A Day Spent in Italy's Glorious Captial
Rome is unlike anywhere else in Italy; the big brother – boisterous, upstanding, slightly formalistic, he’s got his house in order. He’s not as business-like and self-sufficient as the middle child (Milan) or as laid back as the coddled baby brother (Amalfi). It is hard to be quite so casual when Papa is always watching from the Vatican walls.

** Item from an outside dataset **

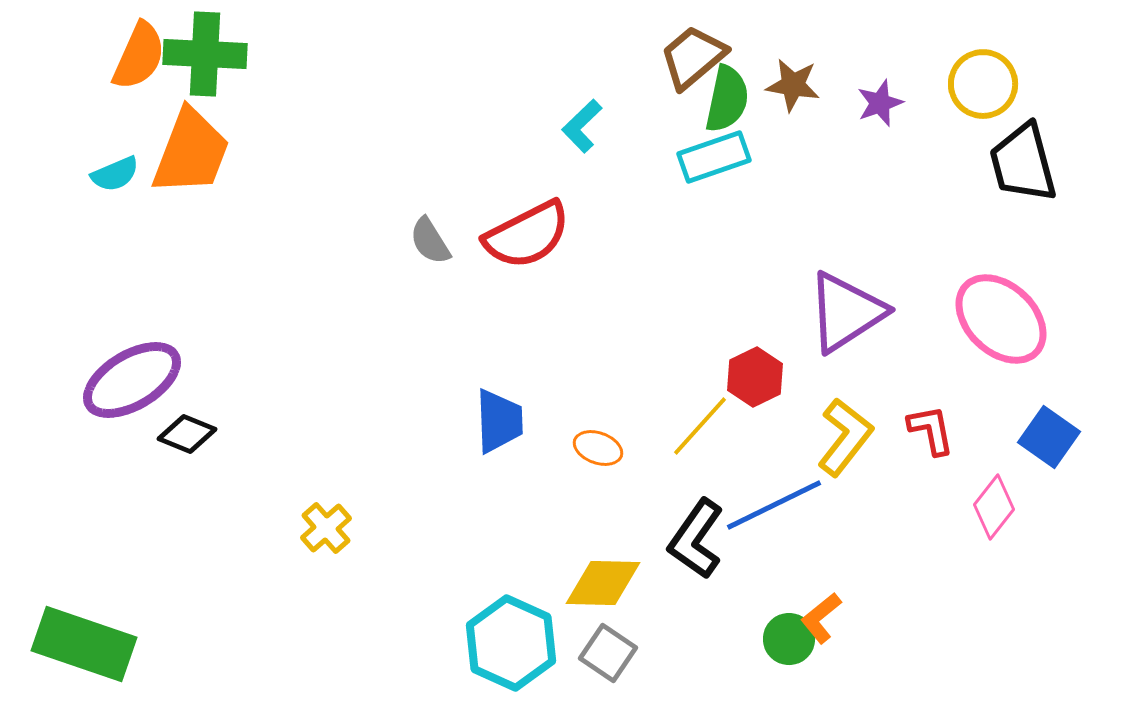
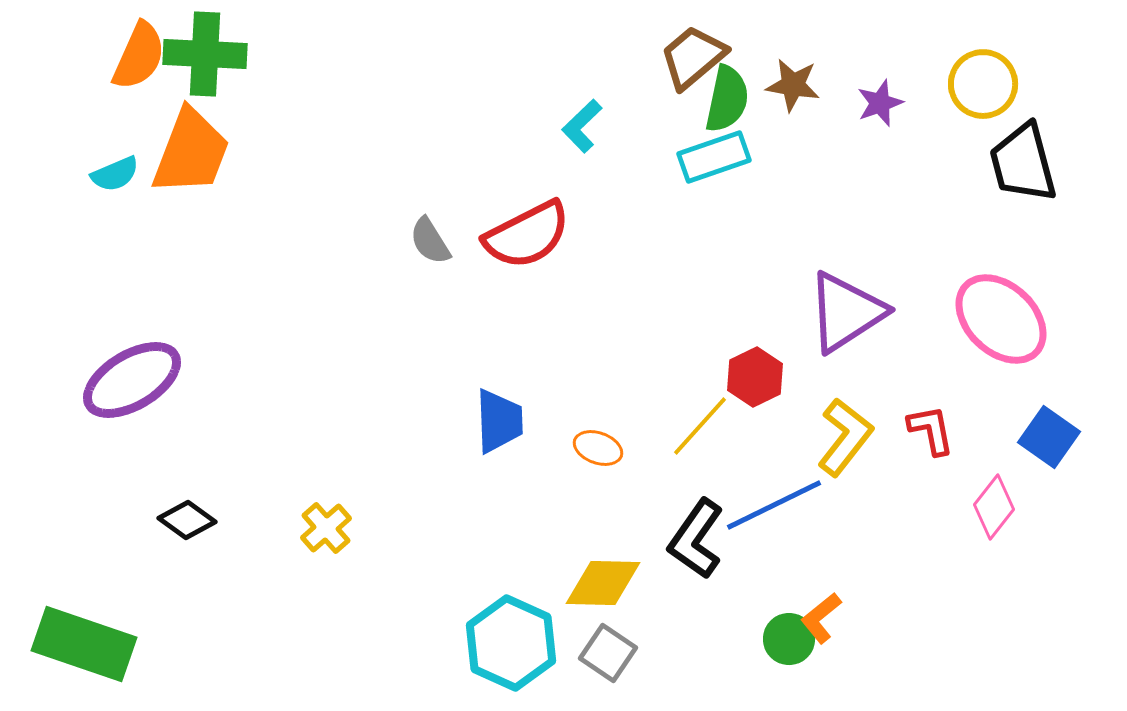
black diamond: moved 86 px down; rotated 14 degrees clockwise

The centre of Rome is imposing – from St Peter’s Basilica to the Castel Sant’Angelo, along to Piazza Navona, the Pantheon, down to the Roman Forum and the Colosseum. Romans live with their history – they don’t gaze at it from behind a barricade or hold it at arms’ length like something precious but breakable. Instead, one minute you come walking around a corner, pistachio gelato in hand, distractedly licking as you try to keep up with it melting down your hand, and find yourself nose to nose with the Trevi Fountain. Another, you are wandering through the Roman Forum and up the Palatine Hill, letting your hand trail along the wide dark leaves of the acanthus plants that cluster at the base of almost every wall and ruin.
It’s been a long day. This morning you got up early, deposited friends in the queue for the Vatican, and then ran to Panificio Bonci as soon as it opened, returning to the line with an arm full of pastries and cookies to keep you all company. Hours later, you still have a crick in your neck from peering up at the ceiling in the Sistine Chapel, when you finally made it in. The paintings took your breath away, with their baby blues and unearthly, fleshy wonders.
At lunch, you got to chatting with some locals in the covered market, Mercato di Testaccio, where you nibbled and people-watched your way through the hottest hours of the day. They strongly recommended dinner at Trattoria de Cesare al Casaletto, one of their neighbourhood favourites. Your mouth is just watering at the prospect of it. After a nap back at the apartment and a shower to clean off the day’s touristing, you’re ready to go again, and have been browsing the menu online. Now for the hardest decision of the day: rigatoni alla carbonara or tonnarelli cacio e pepe? Perhaps, since you are on holiday, after all - both.